#### SUPPLIED DATA
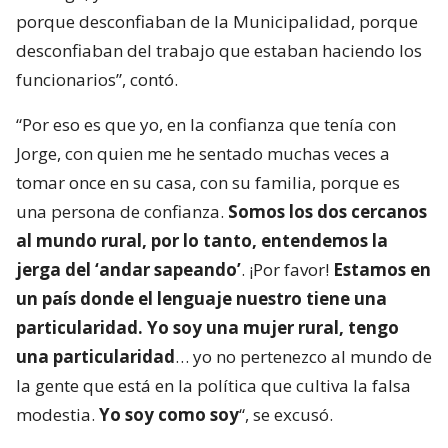
porque desconfiaban de la Municipalidad, porque
desconfiaban del trabajo que estaban haciendo los
funcionarios”, contó.
“Por eso es que yo, en la confianza que tenía con
Jorge, con quien me he sentado muchas veces a
tomar once en su casa, con su familia, porque es
una persona de confianza.
Somos los dos cercanos
al mundo rural, por lo tanto, entendemos la
jerga del ‘andar sapeando’
. ¡Por favor!
Estamos en
un país donde el lenguaje nuestro tiene una
particularidad. Yo soy una mujer rural, tengo
una particularidad
… yo no pertenezco al mundo de
la gente que está en la política que cultiva la falsa
modestia.
Yo soy como soy
“, se excusó.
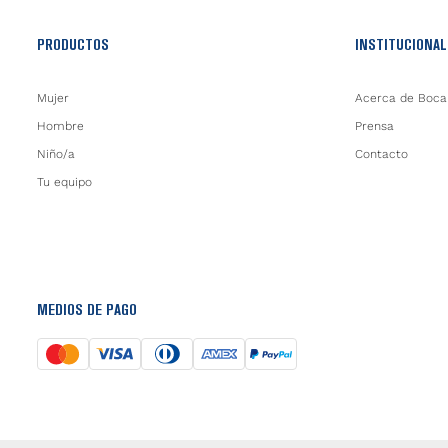
PRODUCTOS
INSTITUCIONAL
Mujer
Acerca de Boca
Hombre
Prensa
Niño/a
Contacto
Tu equipo
MEDIOS DE PAGO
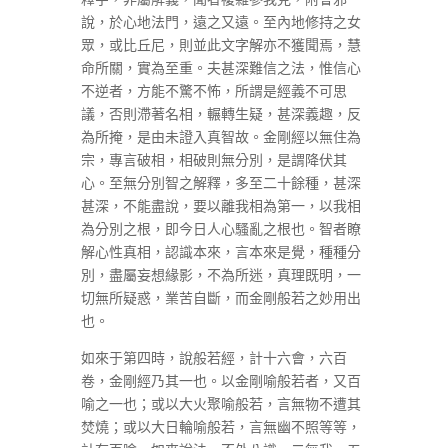
說，於心地法門，遠之又遠。至內地修持之女
眾，或比丘尼，則並此文字解亦不獲聞焉，慧
命所關，實為至重。夫甚深難信之法，惟信心
不逆者，方能不驚不怖，所謂是經義不可思
議，否則滯著名相，輾轉生疑，甚深義趣，反
為所掩，是由未證入真智故。金剛經以無住為
宗，專言破相，相破則無分別，是謂降伏其
心。至無分別智之解釋，多至二十餘種，甚深
甚深，不能盡說，要以離我相為第一，以我相
為分別之根，即今日人心騷亂之根也。智者瞭
解心性真相，認識本來，言本來是覺，種種分
別，盡屬妄想緣影，不為所迷，真理既明，一
切無所疑惑，業苦自斷，而金剛般若之妙用出
也。
如來于第四時，說般若經，計十六會，六百
卷，金剛經乃其一也。以金剛喻般若者，又百
喻之一也；或以大火聚喻般若，言無物不遭其
焚燒；或以大日輪喻般若，言無幽不照等等，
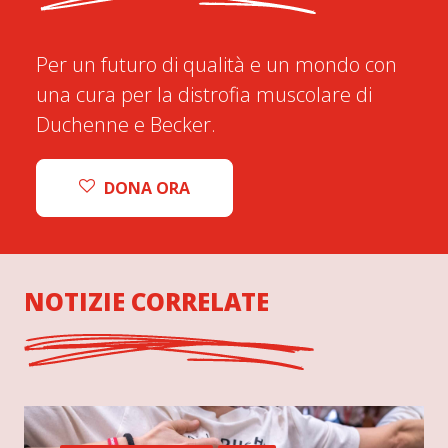
Per un futuro di qualità e un mondo con
una cura per la distrofia muscolare di
Duchenne e Becker.
DONA ORA
NOTIZIE CORRELATE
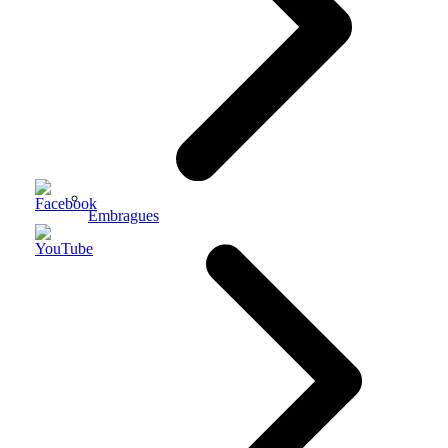
Embragues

#### DIRECTIONS FOR THIS TASK
Could you report how many lines of the listing above hold "rural"? Only the number is needed.

#### EXPECTED ANSWER
2